Saved entries:

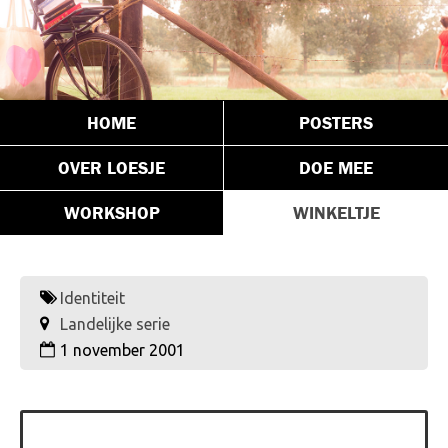
HOME
POSTERS
OVER LOESJE
DOE MEE
WORKSHOP
WINKELTJE
Identiteit
Landelijke serie
1 november 2001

## WHAT IS EXPECTED
Repeat the data in full and exactly. Omit pictures.

## RESULT
HOME
POSTERS
OVER LOESJE
DOE MEE
WORKSHOP
WINKELTJE
Identiteit
Landelijke serie
1 november 2001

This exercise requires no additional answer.